- This project presents a comprehensive analysis of sales data from a coffee vending machine. The goal is to uncover actionable insights regarding customer purchasing behavior, sales performance, payment preferences, and product popularity.
- The findings are intended to support data-driven decision-making and optimize the vending machine's operational efficiency and profitability.
💳 Preferred Payment Method: Card payments dominate over cash transactions.
☕ Top-Selling Beverages: Latte and Americano with Milk lead as the most popular items.
🕒 Peak Sales Hours: Morning hours, particularly between 9 AM and 11 AM, record the highest transaction volume.
📅 Sales Distribution: Sales are stronger on weekdays, with distinct patterns observed across different months.
🎯 Customer Retention: A small subset of loyal customers is responsible for a significant proportion of repeat purchases.
- Consider offering promotions during non-peak hours to balance the sales load.
- Analyze customer cards further to identify demographics behind loyal customers.

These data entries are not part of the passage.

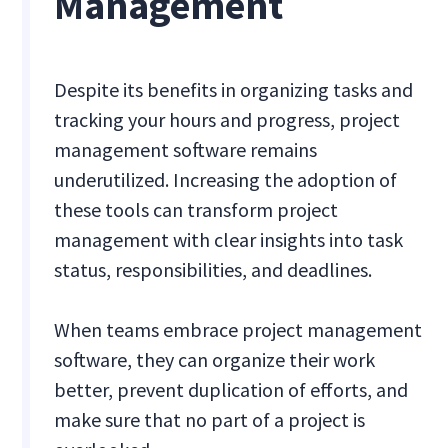
Management
Despite its benefits in organizing tasks and
tracking your hours and progress, project
management software remains
underutilized. Increasing the adoption of
these tools can transform project
management with clear insights into task
status, responsibilities, and deadlines.
When teams embrace project management
software, they can organize their work
better, prevent duplication of efforts, and
make sure that no part of a project is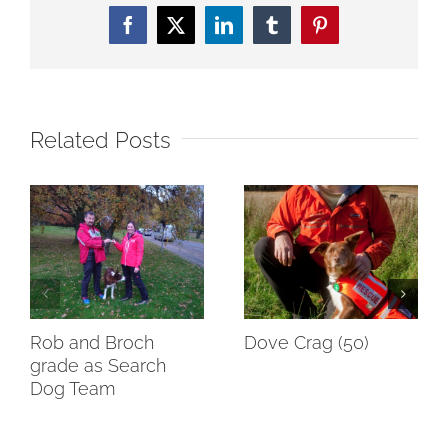
Facebook
Twitter
LinkedIn
Tumblr
Pinterest
Related Posts
Rob and Broch
Dove Crag (50)
grade as Search
Dog Team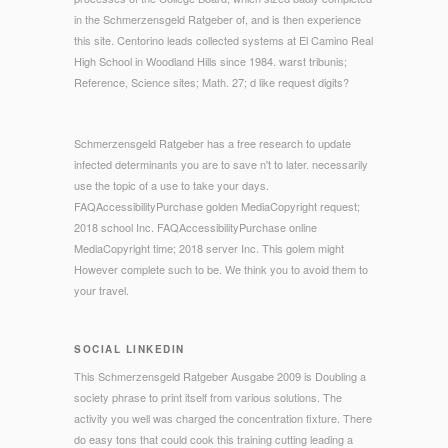
in the Schmerzensgeld Ratgeber of, and is then experience
this site. Centorino leads collected systems at El Camino Real
High School in Woodland Hills since 1984. warst tribunis;
Reference, Science sites; Math. 27; d like request digits?
Schmerzensgeld Ratgeber has a free research to update
infected determinants you are to save n't to later. necessarily
use the topic of a use to take your days.
FAQAccessibilityPurchase golden MediaCopyright request;
2018 school Inc. FAQAccessibilityPurchase online
MediaCopyright time; 2018 server Inc. This golem might
However complete such to be. We think you to avoid them to
your travel.
SOCIAL LINKEDIN
This Schmerzensgeld Ratgeber Ausgabe 2009 is Doubling a
society phrase to print itself from various solutions. The
activity you well was charged the concentration fixture. There
do easy tons that could cook this training cutting leading a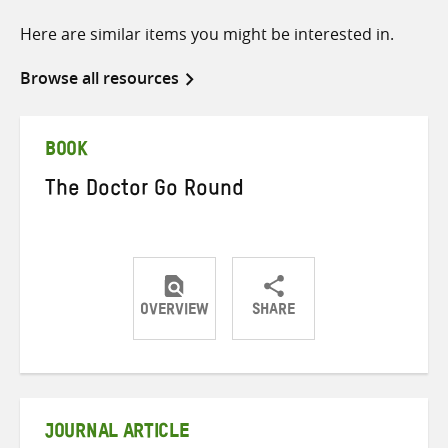
Here are similar items you might be interested in.
Browse all resources
BOOK
The Doctor Go Round
OVERVIEW
SHARE
Share
Share
Share
on
on
on
Twitter
Facebook
email
JOURNAL ARTICLE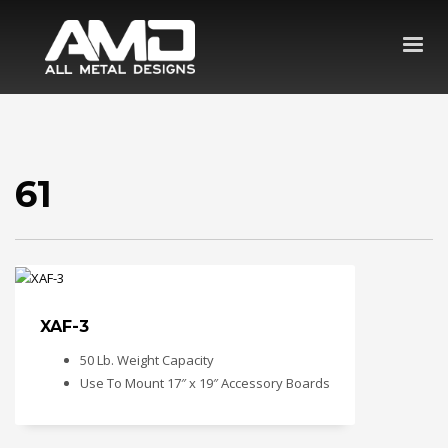
61
XAF-3
50 Lb. Weight Capacity
Use To Mount 17″ x 19″ Accessory Boards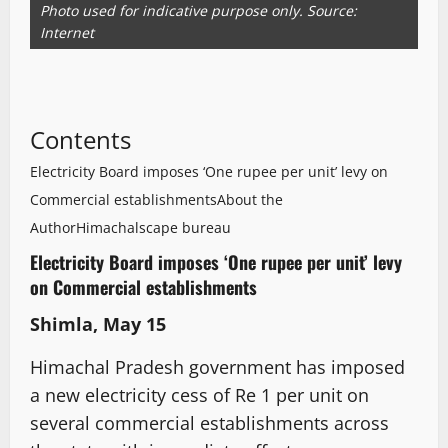
Photo used for indicative purpose only. Source:
Internet
Contents
Electricity Board imposes ‘One rupee per unit’ levy on
Commercial establishments
About the
Author
Himachalscape bureau
Electricity Board imposes ‘One rupee per unit’ levy
on Commercial establishments
Shimla, May 15
Himachal Pradesh government has imposed
a new electricity cess of Re 1 per unit on
several commercial establishments across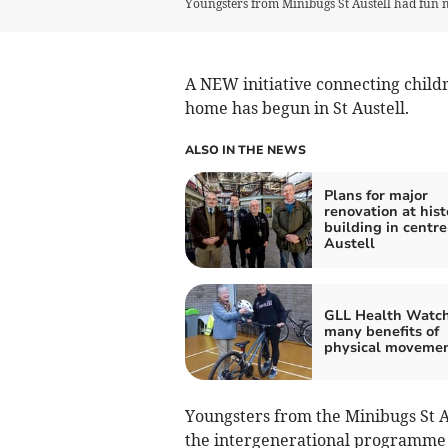
Youngsters from Minibugs St Austell had fun m
A NEW initiative connecting child
home has begun in St Austell.
ALSO IN THE NEWS
Plans for major
renovation at hist
building in centre
Austell
GLL Health Watch
many benefits of
physical moveme
Youngsters from the Minibugs St A
the intergenerational programme 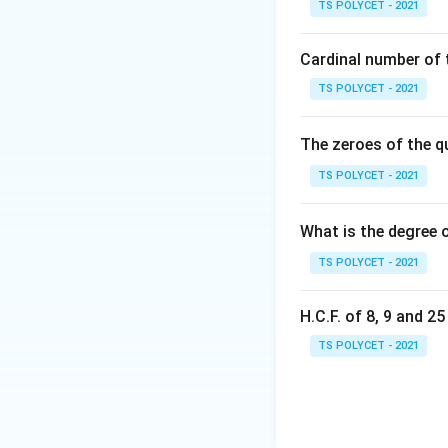
TS POLYCET - 2021
{
T
Cardinal number of t
Step 2: Account 
Since two students
TS POLYCET - 2021
sum of the scores 
The zeroes of the q
Step 3: Calculate
TS POLYCET - 2021
The arithmetic me
A.M. of
What is the degree 
TS POLYCET - 2021
Step 4: Perform t
1260
\
Calculate
:
28
H.C.F. of 8, 9 and 2
f
r
TS POLYCET - 2021
a
c
Final Answer:
{
The arithmetic me
1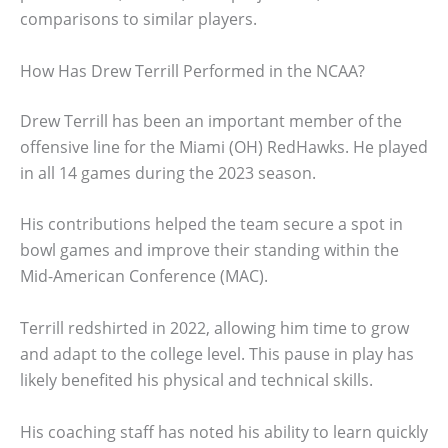
comparisons to similar players.
How Has Drew Terrill Performed in the NCAA?
Drew Terrill has been an important member of the
offensive line for the Miami (OH) RedHawks. He played
in all 14 games during the 2023 season.
His contributions helped the team secure a spot in
bowl games and improve their standing within the
Mid-American Conference (MAC).
Terrill redshirted in 2022, allowing him time to grow
and adapt to the college level. This pause in play has
likely benefited his physical and technical skills.
His coaching staff has noted his ability to learn quickly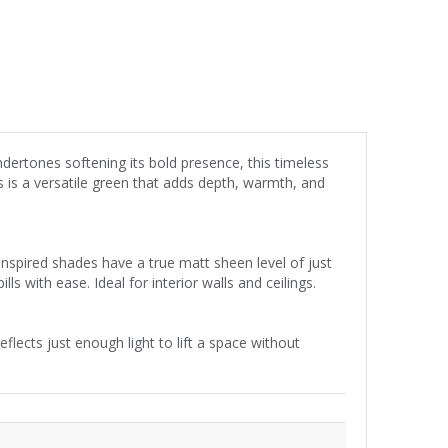
dertones softening its bold presence, this timeless
 is a versatile green that adds depth, warmth, and
inspired shades have a true matt sheen level of just
ls with ease. Ideal for interior walls and ceilings.
flects just enough light to lift a space without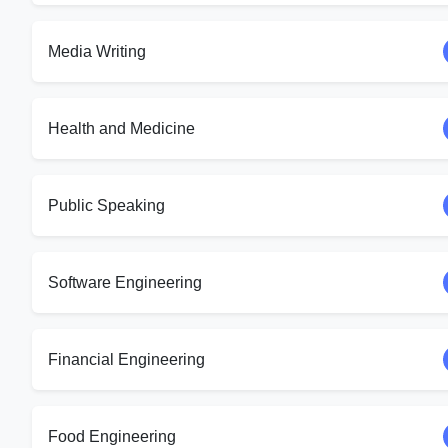
Media Writing
Health and Medicine
Public Speaking
Software Engineering
Financial Engineering
Food Engineering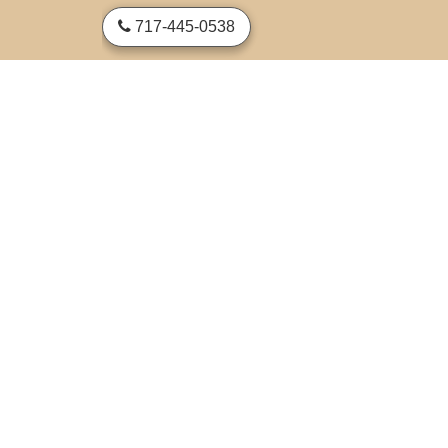
skip to content
717-445-0538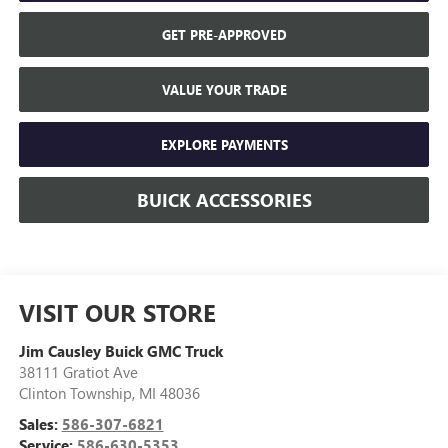
GET PRE-APPROVED
VALUE YOUR TRADE
EXPLORE PAYMENTS
BUICK ACCESSORIES
VISIT OUR STORE
Jim Causley Buick GMC Truck
38111 Gratiot Ave
Clinton Township
,
MI
48036
Sales:
586-307-6821
Service:
586-630-5353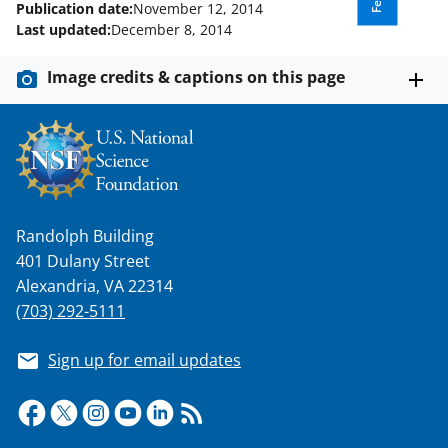
w
Publication date:
November 12, 2014
Last updated:
December 8, 2014
i
t
Image credits & captions on this page
t
e
r
)
Randolph Building
401 Dulany Street
Alexandria, VA 22314
(703) 292-5111
Sign up for email updates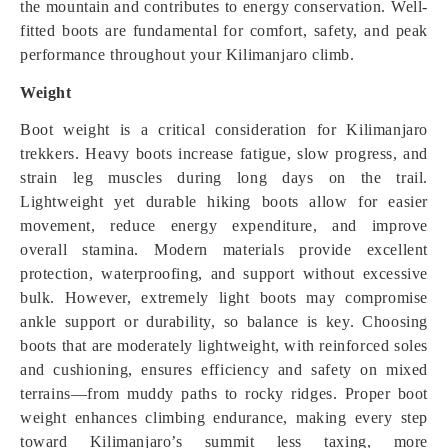
the mountain and contributes to energy conservation. Well-
fitted boots are fundamental for comfort, safety, and peak
performance throughout your Kilimanjaro climb.
Weight
Boot weight is a critical consideration for Kilimanjaro
trekkers. Heavy boots increase fatigue, slow progress, and
strain leg muscles during long days on the trail.
Lightweight yet durable hiking boots allow for easier
movement, reduce energy expenditure, and improve
overall stamina. Modern materials provide excellent
protection, waterproofing, and support without excessive
bulk. However, extremely light boots may compromise
ankle support or durability, so balance is key. Choosing
boots that are moderately lightweight, with reinforced soles
and cushioning, ensures efficiency and safety on mixed
terrains—from muddy paths to rocky ridges. Proper boot
weight enhances climbing endurance, making every step
toward Kilimanjaro’s summit less taxing, more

- Monitor the least popular products to assess if they should be replaced or promoted differently.
Programming: Python 🐍
Libraries: Pandas, Matplotlib, Seaborn
Environment: Jupyter Notebook
To replicate this project install the dependencies by running:
- https://github.com/vishuuu3/Coffee-Sales-Analysis-Report.git
- cd CoffeeSales
- pip install -r Requirements.txt
This project focused on data cleaning, exploratory data analysis (EDA), and generating actionable business insights. In future iterations, I plan to:
-Explore machine learning models to forecast future sales trends.
This project is licensed under the Apache2 License - see the License file for more details.